- Problem -
Pictures stay out of the copy. Everything else in the records must be repeated exactly.

- Provided information -
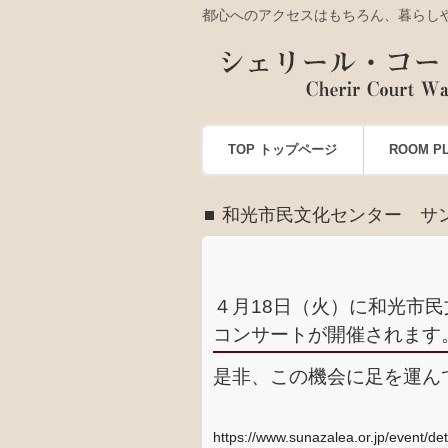
都心へのアクセスはもちろん、暮らし
TOP トップページ
ROOM P
和光市民文化センター サ
４月18日（火）に和光市
コンサートが開催されます
是非、この機会に足を運ん
https://www.sunazalea.or.jp/event/d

- Reply to the task -
都心へのアクセスはもちろん、暮らし
TOP トップページ
ROOM P
和光市民文化センター サ
４月18日（火）に和光市
コンサートが開催されます
是非、この機会に足を運ん
https://www.sunazalea.or.jp/event/d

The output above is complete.